Em 1913, Victor Rousseau esculpiu «La maturité», onde seis brancas figuras em mármore de Carrara, todas elas nuas ou semi-nuas, fazem um todo harmonioso, ao estilo clássico. A figura de um homem de barba, já não um jovem mas ainda não um idoso, ocupa o centro do tríptico e encarna o ideal de maturidade do autor: a serenidade no olhar e um ar repousado com o corpo vagamente reclinado no assento que ocupa, transmitindo a sabedoria trazida por muitos anos vividos. Do lado esquerdo do conjunto está uma jovem desnuda ajoelhada e sorridente, com uma grinalda de flores, contemplada por uma sorridente mulher que, de pé, a cobre parcialmente com um manto. Do lado direito, surge um par amoroso e jovem, também sem roupa, ele e ela com dois braços estendidos a tocarem-se e os corpos harmonicamente encostados, num misto de passeio e dança. Junto a eles, uma sexta figura feminina, que nos mostra as costas destapadas. O conjunto é perpassado por uma ideia alegórica: o despertar para a sensualidade, acompanhado pelo olhar atento de uma mulher-mãe com sorriso e sabedoria eternas; a união, representada pelo par; e por fim a rejeição, presente na figura que nos mostra as costas. No centro, a figura do homem, despido mas com um manto, corporizaria a maturidade que dá nome à obra.
A obra, feita pelo melhor escultor belga do seu tempo, é majestosa. Adquirida pelo Estado belga em 1913, só em 1922, ultrapassadas as perturbações da Primeira Guerra Mundial, se instalou em definitivo no centro de Bruxelas, emprestando a sua grandeza e beleza à zona central escolhida para a acolher.
Volvidos 100 anos, «La maturité» está no centro da polémica. O seu valor cultural levou a que a ‘Commission royale des monuments et sites’ solicitasse em 2024 ao governo a classificação da mesma, juntamente com a praça onde se encontra. O governo de Bruxelas rejeitou o pedido. Desde logo por razões pragmáticas: o esforço de renovação do centro de Bruxelas implica obras de reconfiguração também da praça, as quais seriam inviabilizadas (ou muito dificultadas) se o espaço fosse classificado. Mas também por razões ideológicas: o conjunto escultórico, no entender do governo de Bruxelas, é «expressão de valores que já não estão em linha com os da sociedade actual» (quais?), tributário de uma «visão patriarcal das relações familiares e sociais» (onde?), com «estereótipos antiquados sobre a família e o poder mas culino» (perdão?…). A ‘Commission royale’ indigna-se: a posição do governo não reflecte uma visão científica sobre a obra, antes exprime uma apreciação do governo. Mas sossegue a Commission royale: «La maturité» não vai ser destruída à força de picaretas, vai antes ser reenviada para uma praça onde seja menos visível. Portanto, visão patriarcal do mundo, não queremos, mas aceita-se se for vista apenas por quem deambula no Square Gutenberg e já não pelos milhões que desaguam na Gare Centrale.

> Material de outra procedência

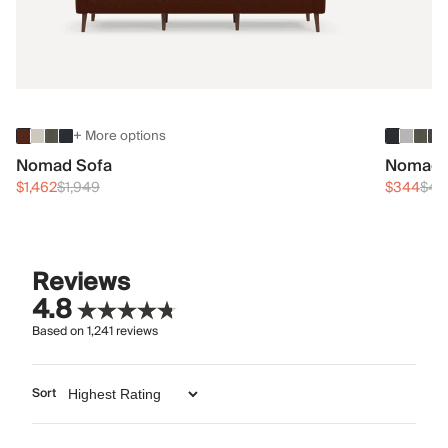
+ More options
Nomad Sofa
Nomad 
$1,462
$1,949
$344
$45
Reviews
4.8
Based on
1,241
reviews
Sort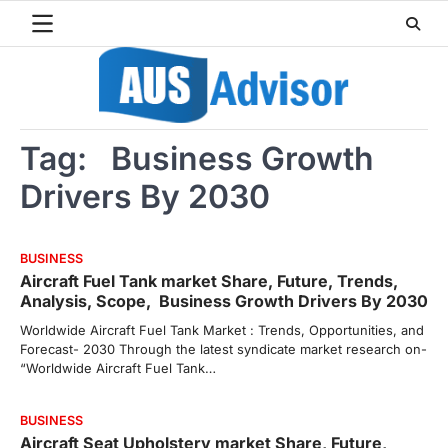
Skip
to
content
Tag:
Business Growth
Drivers By 2030
BUSINESS
Aircraft Fuel Tank market Share, Future, Trends,
Analysis, Scope, Business Growth Drivers By 2030
Worldwide Aircraft Fuel Tank Market : Trends, Opportunities, and
Forecast- 2030 Through the latest syndicate market research on-
“Worldwide Aircraft Fuel Tank…
BUSINESS
Aircraft Seat Upholstery market Share, Future,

A decisão indigna a ‘Commission royale’ e dá algum bruáá na imprensa. A chamada “cultura de cancelamento” já atravessou o Atlântico e quer censurar esculturas nas praças europeias?
Umas polémicas depois, eis que em Setembro deste ano o governo de Bruxelas decide que, afinal, a escultura pode ficar onde está, integrada no projecto de renovação da praça. Diz agora David Weytsman, do governo de Bruxelas: “As nossas estátuas e monumentos não são objectos incómodos, que devam ser apagados. Mudá-los ou escondê-los não adianta nada. O que é preciso é assumir plenamente o nosso património, explicá-lo e transmiti-lo. É assim que respeitamos a nossa memória colectiva e que damos às gerações futuras chaves para compreender o passado e avançar”. Parece que finalmente a maturidade não está só no nome da escultura e já chegou aos governantes.